Work item >> Below are records to be copied exactly; their pictures are to be omitted.

[Stored records]
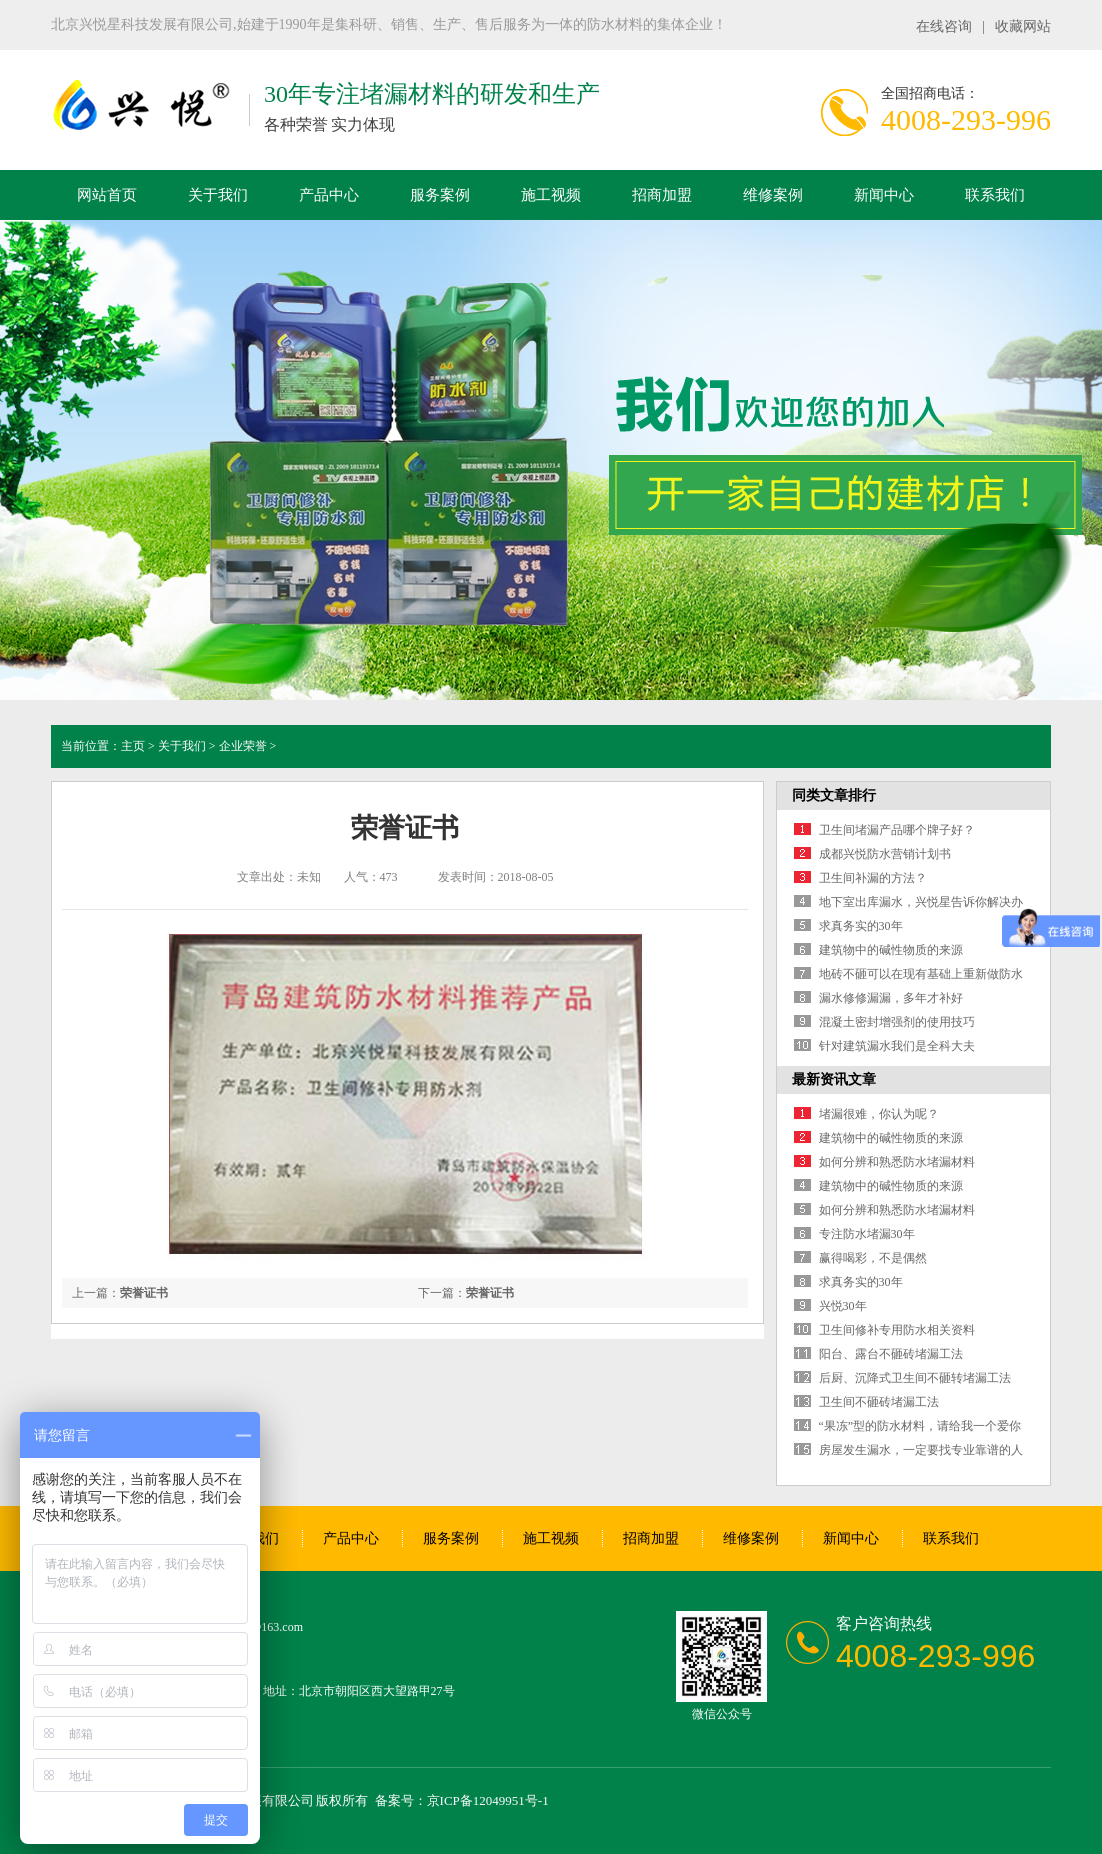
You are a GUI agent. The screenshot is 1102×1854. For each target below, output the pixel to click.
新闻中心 (884, 195)
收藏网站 (1023, 26)
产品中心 (329, 195)
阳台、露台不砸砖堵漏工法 (891, 1354)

Your response >>
You are a GUI agent. The screenshot is 1102×1854. For each target below, output the pixel to click.
新闻中心 (884, 195)
收藏网站 (1023, 26)
产品中心 (329, 195)
阳台、露台不砸砖堵漏工法 (891, 1354)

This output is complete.